# Happy Birthday Flash Harry!



## Emma&Tilly (May 15, 2005)

Well, he isn't so flash right now as he has hurt his back leg...an injury, I am almost certain was caused by setting off too fast when chasing 2 deer...he came back pretty sharpish with his back leg held off the ground...we will rest and see how we do. Anyway, we have always said his birthday is April Fools day (as we are not exactly sure when his real birthday is but somewhere close to that date!) 

Sooooo, he is a very grown up 5 years old!!! Wow, where does time go? Happy Birthday Handsome boy!

Baby Boy!









The first, ever walk!









The inauguration ceremony


----------



## PB&J (Jun 19, 2009)

Happy birthday Handsome Harry!! Your pictures are adorable!!


----------



## tessalover (Nov 29, 2009)

Harry your sooo cute! Happy Birthday, Harry!


----------



## LDGrillo (Dec 20, 2010)

Aw, those pics are great. The scenery really adds to that happy feeling! Happy Birthday!


----------



## mylissyk (Feb 25, 2007)

Harry is gorgeous! Happy Birthday Beautiful boy!


----------



## olik (Apr 13, 2008)

happy Birthday Handsome boy!!


----------



## Cathy's Gunner (Dec 4, 2008)

Happy Birthday, Harry!
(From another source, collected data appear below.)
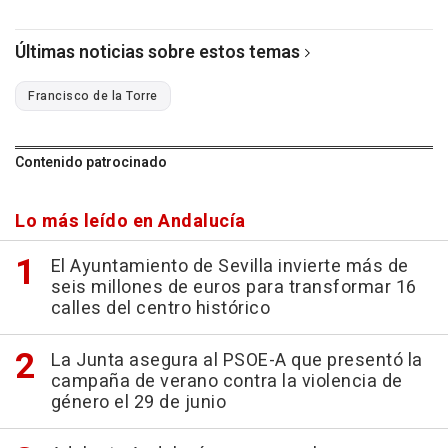
Últimas noticias sobre estos temas
Francisco de la Torre
Contenido patrocinado
Lo más leído en Andalucía
El Ayuntamiento de Sevilla invierte más de
seis millones de euros para transformar 16
calles del centro histórico
La Junta asegura al PSOE-A que presentó la
campaña de verano contra la violencia de
género el 29 de junio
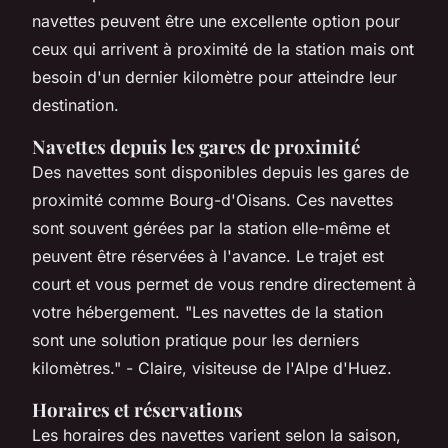
navettes peuvent être une excellente option pour
ceux qui arrivent à proximité de la station mais ont
besoin d'un dernier kilomètre pour atteindre leur
destination.
Navettes depuis les gares de proximité
Des navettes sont disponibles depuis les gares de
proximité comme Bourg-d'Oisans. Ces navettes
sont souvent gérées par la station elle-même et
peuvent être réservées à l'avance. Le trajet est
court et vous permet de vous rendre directement à
votre hébergement.
"Les navettes de la station
sont une solution pratique pour les derniers
kilomètres."
- Claire, visiteuse de l'Alpe d'Huez.
Horaires et réservations
Les horaires des navettes varient selon la saison,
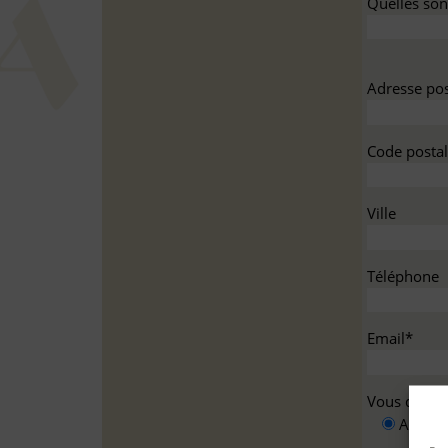
Quelles sont
Adresse pos
Code postal
Ville
Téléphone
Email*
Vous deman
A titre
You are a good looking boy and your sidekick isn't too bad either....


----------



## Bell (Jan 23, 2010)

Happy birthday Harry!You are very handsome.And the inauguration ceremony is as cute as can be!


----------



## twinny41 (Feb 13, 2008)

Happy Birthday Harry. 5 yrs young! Hope your leg soon mends.


----------



## C's Mom (Dec 7, 2009)

Happy B-day Harry! He was an adorable pup and is now a handsome man.


----------



## davebeech (Feb 11, 2006)

Happy Birthday Harry !! what a STAR you are


----------



## Karen519 (Aug 21, 2006)

*Harry*

Harry

Have a VERY HAPPY BIRTHDAY!!!


----------



## Oaklys Dad (Dec 28, 2005)

Happy Birthday you little April Fool! He does look like a big jokester.


----------



## CAROLINA MOM (May 12, 2009)

Happy Birthday to you Flash Harry. Sorry to hear you've hurt your leg, hope it's not serious. 
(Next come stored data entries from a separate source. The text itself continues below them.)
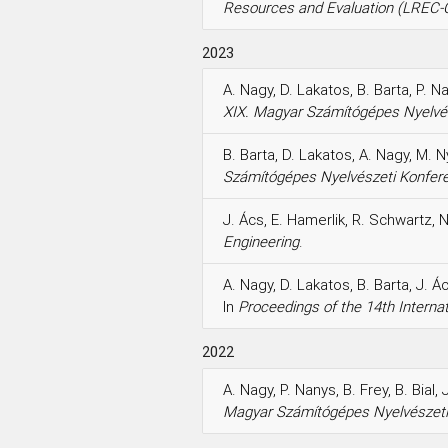
Resources and Evaluation (LREC
2023
A. Nagy, D. Lakatos, B. Barta, P. N
XIX. Magyar Számítógépes Nyelvés
B. Barta, D. Lakatos, A. Nagy, M. N
Számítógépes Nyelvészeti Konfer
J. Ács, E. Hamerlik, R. Schwartz, N
Engineering
.
A. Nagy, D. Lakatos, B. Barta, J. Á
In
Proceedings of the 14th Intern
2022
A. Nagy, P. Nanys, B. Frey, B. Bial, 
Magyar Számítógépes Nyelvészeti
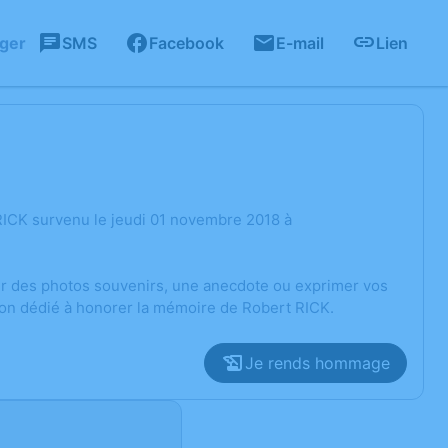
ager
SMS
Facebook
E-mail
Lien
RICK survenu le jeudi 01 novembre 2018 à
ger des photos souvenirs, une anecdote ou exprimer vos
ion dédié à honorer la mémoire de Robert RICK.
Je rends hommage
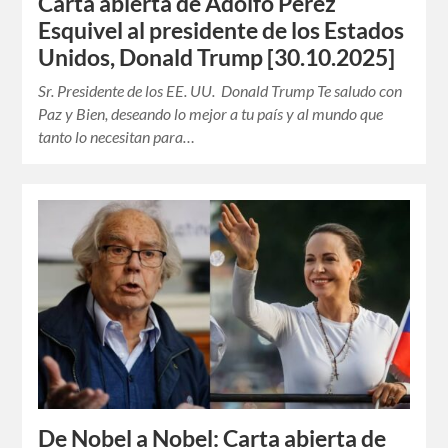
Carta abierta de Adolfo Pérez
Esquivel al presidente de los Estados
Unidos, Donald Trump [30.10.2025]
Sr. Presidente de los EE. UU. Donald Trump Te saludo con
Paz y Bien, deseando lo mejor a tu país y al mundo que
tanto lo necesitan para…
De Nobel a Nobel: Carta abierta de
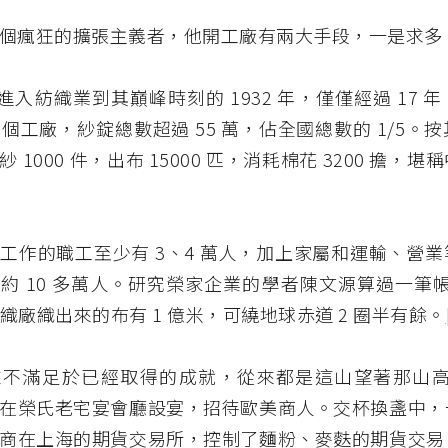
個瘋狂的擴張主義者，他開工廠有兩大手段，一是求多
 年進入紡織業到其巔峰時刻的 1932 年，僅僅經過 17
9 個工廠，紗錠總數超過 55 萬，佔全國總數的 1/5。
 1000 件，出布 15000 匹，消耗棉花 3200 擔，
工作的職工至少有 3、4 萬人，加上家屬和運輸、營
約 10 多萬人。研究榮家企業的學者陳文源算過一筆帳：
紡織廠織出來的布有 1 億米，可繞地球赤道 2 圈半有餘。
不滿足於已經取得的成就，從來都是這山望著那山高。1
在榮氏老宅宴會廳設宴，招待歐美商人。交杯換盞中，
商在上海的期貨交易所，控制了麵粉、麥麩的期貨交易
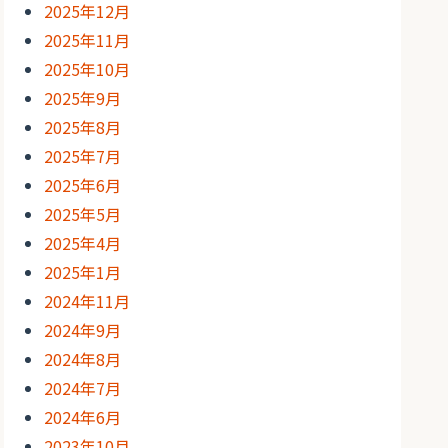
2025年12月
2025年11月
2025年10月
2025年9月
2025年8月
2025年7月
2025年6月
2025年5月
2025年4月
2025年1月
2024年11月
2024年9月
2024年8月
2024年7月
2024年6月
2023年10月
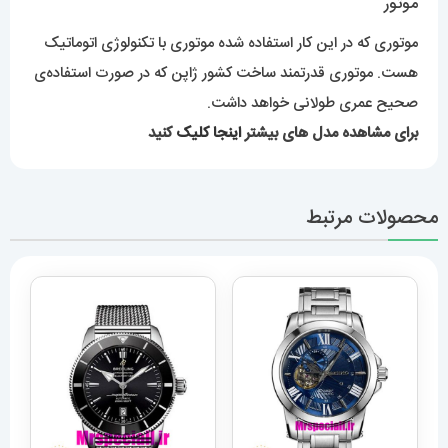
موتور
موتوری که در این کار استفاده شده موتوری با تکنولوژی اتوماتیک
هست. موتوری قدرتمند ساخت کشور ژاپن که در صورت استفاده‌ی
صحیح عمری طولانی خواهد داشت.
برای مشاهده مدل های بیشتر
اینجا کلیک
کنید
محصولات مرتبط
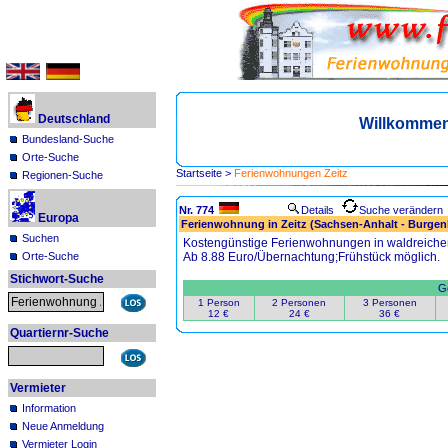
Deutschland
Willkommen
Bundesland-Suche
Orte-Suche
Startseite
>
Ferienwohnungen Zeitz
Regionen-Suche
Nr. 774
Details
Suche verändern
Europa
Ferienwohnung in Zeitz (Sachsen-Anhalt - Burgen
Suchen
Kostengünstige Ferienwohnungen in waldreiche
Orte-Suche
Ab 8.88 Euro/Übernachtung;Frühstück möglich.
Stichwort-Suche
Ge
1 Person
2 Personen
3 Personen
12 €
24 €
36 €
Quartiernr-Suche
Vermieter
Information
Neue Anmeldung
Vermieter Login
Love the inauguration picture-it's priceless.


----------



## BeauShel (May 20, 2007)

Happy Birthday you handsome black and white dog. Every time I see pictures of him I think of Hooch. He really loved Sweet Harry. Harry grew up from such a cute little guy to such a handsome big boy. Love all the pictures of him. Hope his leg injury doesnt slow him down too long.


----------



## Jersey's Mom (Nov 25, 2007)

Happy birthday Harry!!! Absolutely adore your pic of the "Inauguration Ceremony"... gorgeous!! But then, it's hard to take a bad pic of those two lovely pups!!! Hope he's feeling 100% soon!!

Julie, Jersey and Oz


----------



## goldensmum (Oct 23, 2007)

Happy Birthday Handsome Harry - hope your mum and sister got you some nice pressies.
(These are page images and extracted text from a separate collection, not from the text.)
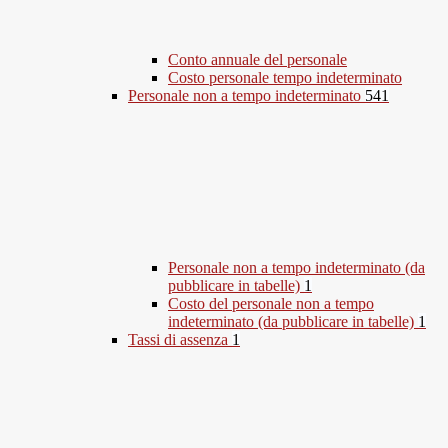
Conto annuale del personale
Costo personale tempo indeterminato
Personale non a tempo indeterminato
541
Personale non a tempo indeterminato (da
pubblicare in tabelle)
1
Costo del personale non a tempo
indeterminato (da pubblicare in tabelle)
1
Tassi di assenza
1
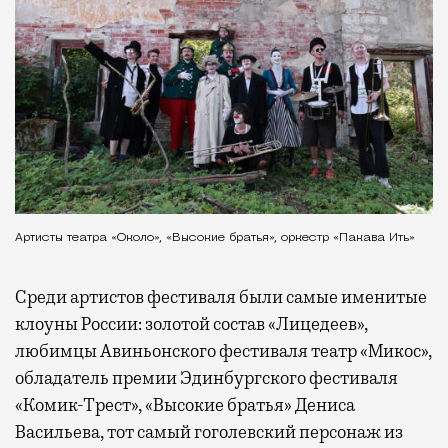
Артисты театра «Около», «Высокие братья», оркестр «Пакава Ить»
Среди артистов фестиваля были самые именитые
клоуны России: золотой состав «Лицедеев»,
любимцы Авиньонского фестиваля театр «Микос»,
обладатель премии Эдинбургского фестиваля
«Комик-Трест», «Высокие братья» Дениса
Васильева, тот самый гоголевский персонаж из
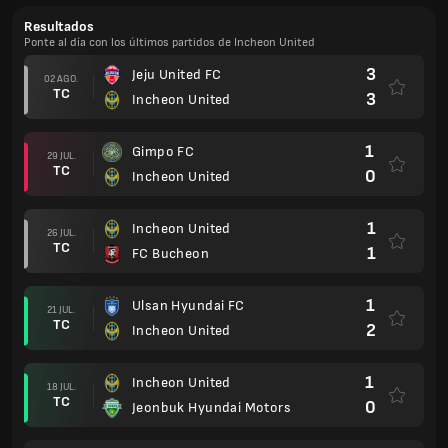
Resultados
Ponte al día con los últimos partidos de Incheon United
3
Jeju United FC
02 AGO.
TC
3
Incheon United
1
Gimpo FC
29 JUL.
TC
0
Incheon United
1
Incheon United
26 JUL.
TC
1
FC Bucheon
1
Ulsan Hyundai FC
21 JUL.
TC
2
Incheon United
1
Incheon United
18 JUL.
TC
0
Jeonbuk Hyundai Motors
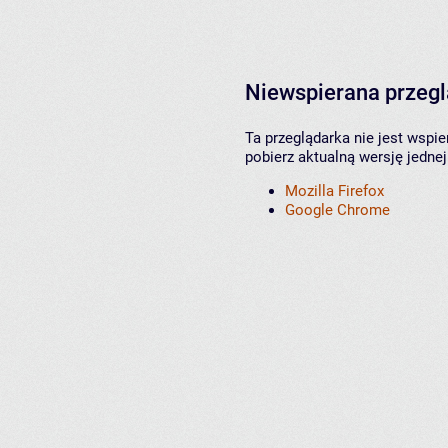
Niewspierana przeg
Ta przeglądarka nie jest wspi
pobierz aktualną wersję jednej
Mozilla Firefox
Google Chrome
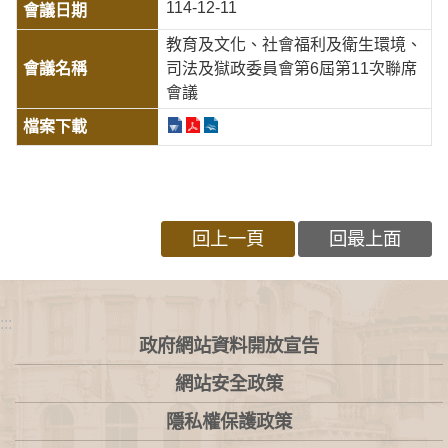
114-12-11
教育及文化、社會福利及衛生環境、
司法及獄政委員會第6屆第11次聯席
會議
回上一頁
回最上面
:::
政府網站資料開放宣告
網站安全政策
隱私權保護政策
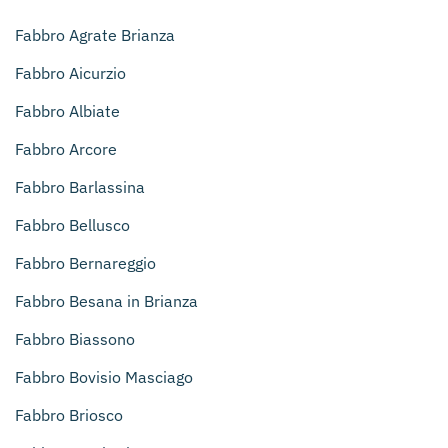
Fabbro Agrate Brianza
Fabbro Aicurzio
Fabbro Albiate
Fabbro Arcore
Fabbro Barlassina
Fabbro Bellusco
Fabbro Bernareggio
Fabbro Besana in Brianza
Fabbro Biassono
Fabbro Bovisio Masciago
Fabbro Briosco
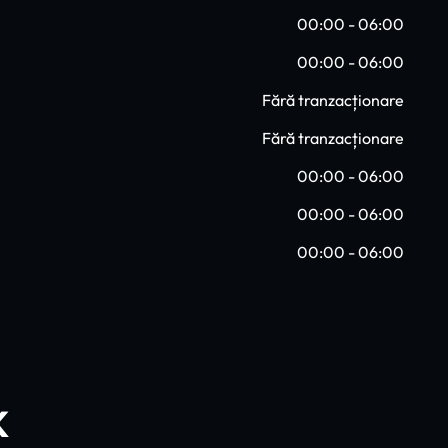
00:00 - 06:00
00:00 - 06:00
Fără tranzacționare
Fără tranzacționare
00:00 - 06:00
00:00 - 06:00
00:00 - 06:00
K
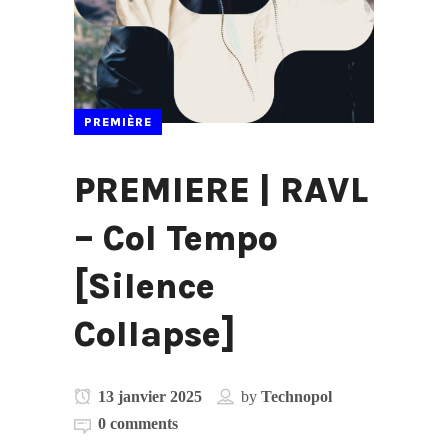
PREMIÈRE
PREMIERE | RAVL
– Col Tempo
[Silence
Collapse]
13 janvier 2025
by
Technopol
0 comments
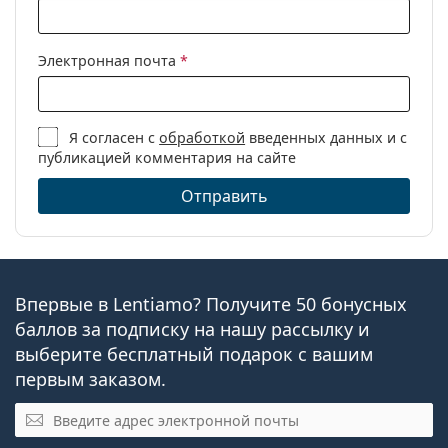
Электронная почта
*
Я согласен с
обработкой
введенных данных и с
публикацией комментария на сайте
Отправить
Впервые в Lentiamo? Получите 50 бонусных
баллов за подписку на нашу рассылку и
выберите бесплатный подарок с вашим
первым заказом.
Электронная почта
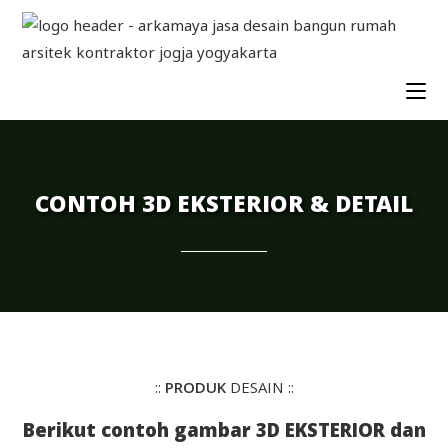
CONTOH 3D EKSTERIOR & DETAIL
::
PRODUK
DESAIN ::
Berikut contoh gambar 3D EKSTERIOR dan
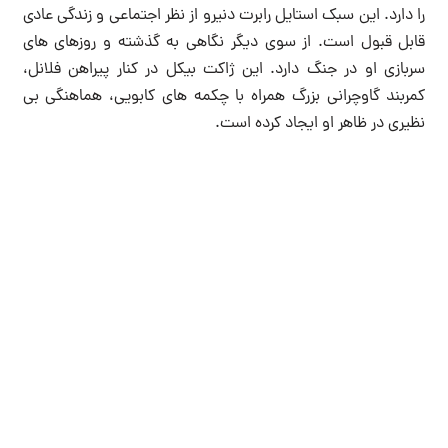
را دارد. این سبک استایل رابرت دنیرو از نظر اجتماعی و زندگی عادی
قابل قبول است. از سوی دیگر نگاهی به گذشته و روزهای های
سربازی او در جنگ دارد. این ژاکت بیکل در کنار پیراهن فلانل،
کمربند گاوچرانی بزرگ همراه با چکمه های کابویی، هماهنگی بی
نظیری در ظاهر او ایجاد کرده است.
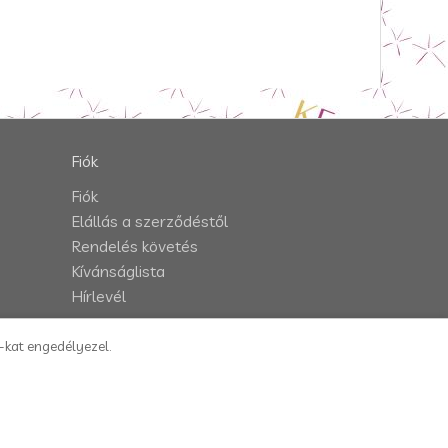
Fiók
Fiók
Elállás a szerződéstől
Rendelés követés
Kívánságlista
Hírlevél
e-kat engedélyezel.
Fingers crossed that his leg injury is just a sprain and nothing more serious like a cruciate and that you are soon back to having fun


----------



## Ranger (Nov 11, 2009)

Oops, just saw this now:

Harry, you are one handsome fellow!! I love how shiny you are, even the white parts! You look like a very dapper dog with your tuxedo on! Hope you had a great birthday and that your leg is feeling better now!


----------